The excess (equal to number) number of electrons that must be placed on each of two small spheres spaced `3cm` apart with force of repulsion between the spheres of br `10^(-19)N` is

To solve the problem, we need to determine the number of excess electrons that must be placed on each of the two small spheres so that the force of repulsion between them is \(10^{-19} \, \text{N}\) when they are \(3 \, \text{cm}\) apart. ### Step-by-Step Solution: 1. **Identify the Given Values**: - Force of repulsion, \(F = 10^{-19} \, \text{N}\) - Distance between the spheres, \(r = 3 \, \text{cm} = 0.03 \, \text{m}\) - Charge of an electron, \(e = 1.6 \times 10^{-19} \, \text{C}\) 2. **Use Coulomb's Law**: According to Coulomb's law, the force \(F\) between two charges \(q\) separated by a distance \(r\) is given by: \[ F = k \frac{q_1 q_2}{r^2} \] where \(k\) is Coulomb's constant, approximately \(8.99 \times 10^9 \, \text{N m}^2/\text{C}^2\). 3. **Assume Charges on Each Sphere**: Let the charge on each sphere be \(q\).
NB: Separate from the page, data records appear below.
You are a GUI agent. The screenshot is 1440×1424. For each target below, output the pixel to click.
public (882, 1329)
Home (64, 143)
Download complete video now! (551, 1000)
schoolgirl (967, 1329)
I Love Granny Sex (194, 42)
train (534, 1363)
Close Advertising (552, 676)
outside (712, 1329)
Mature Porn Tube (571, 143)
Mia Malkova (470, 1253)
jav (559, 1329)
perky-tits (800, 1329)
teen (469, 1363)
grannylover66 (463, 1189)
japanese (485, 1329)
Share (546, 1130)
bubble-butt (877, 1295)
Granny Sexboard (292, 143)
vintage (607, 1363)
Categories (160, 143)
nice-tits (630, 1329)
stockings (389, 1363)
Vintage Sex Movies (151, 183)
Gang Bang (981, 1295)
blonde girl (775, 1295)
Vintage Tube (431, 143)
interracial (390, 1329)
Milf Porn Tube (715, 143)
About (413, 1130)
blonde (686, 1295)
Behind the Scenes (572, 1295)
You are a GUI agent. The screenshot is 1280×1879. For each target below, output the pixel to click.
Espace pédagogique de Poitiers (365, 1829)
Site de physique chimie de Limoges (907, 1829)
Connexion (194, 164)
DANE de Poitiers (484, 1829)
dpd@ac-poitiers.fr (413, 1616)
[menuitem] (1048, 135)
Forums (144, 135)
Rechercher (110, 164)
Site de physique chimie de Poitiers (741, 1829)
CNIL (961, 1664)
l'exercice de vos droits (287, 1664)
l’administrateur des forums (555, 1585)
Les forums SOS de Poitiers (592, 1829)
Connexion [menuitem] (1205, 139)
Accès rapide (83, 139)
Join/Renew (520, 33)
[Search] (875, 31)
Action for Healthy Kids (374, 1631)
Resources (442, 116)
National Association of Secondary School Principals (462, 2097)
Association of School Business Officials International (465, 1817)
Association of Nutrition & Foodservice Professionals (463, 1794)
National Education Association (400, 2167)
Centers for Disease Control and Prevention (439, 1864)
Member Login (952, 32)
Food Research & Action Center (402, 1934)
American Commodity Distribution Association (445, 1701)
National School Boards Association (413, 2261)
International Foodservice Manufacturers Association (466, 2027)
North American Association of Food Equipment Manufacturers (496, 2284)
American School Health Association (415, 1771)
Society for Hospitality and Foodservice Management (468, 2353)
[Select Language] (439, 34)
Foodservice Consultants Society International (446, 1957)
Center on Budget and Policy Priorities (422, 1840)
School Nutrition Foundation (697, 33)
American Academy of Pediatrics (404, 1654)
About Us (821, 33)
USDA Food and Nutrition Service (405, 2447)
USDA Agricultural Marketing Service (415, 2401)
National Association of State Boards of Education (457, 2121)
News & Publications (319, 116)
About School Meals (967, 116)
Since both spheres have the same charge due to the excess electrons, we have: \[ q_1 = q_2 = q \] 4. **Substituting Values into Coulomb's Law**: The equation becomes: \[ F = k \frac{q^2}{r^2} \] Substituting the known values: \[ 10^{-19} = 8.99 \times 10^9 \frac{q^2}{(0.03)^2} \] 5. **Rearranging to Solve for \(q^2\)**: Rearranging gives: \[ q^2 = \frac{10^{-19} \cdot (0.03)^2}{8.99 \times 10^9} \] Calculate \( (0.03)^2 = 0.0009 \): \[ q^2 = \frac{10^{-19} \cdot 0.0009}{8.99 \times 10^9} \] \[ q^2 = \frac{9 \times 10^{-23}}{8.99 \times 10^9} \] \[ q^2 \approx 1.0 \times 10^{-32} \] 6. **Calculating \(q\)**: Taking the square root: \[ q \approx 10^{-16} \, \text{C} \] 7. **Finding the Number of Electrons \(n\)**: Since \(q = n \cdot e\), we can find \(n\): \[ n = \frac{q}{e} = \frac{10^{-16}}{1.6 \times 10^{-19}} \] \[ n \approx \frac{10^{-16}}{1.6 \times 10^{-19}} = 625 \] ### Final Answer: The number of excess electrons that must be placed on each sphere is \(625\).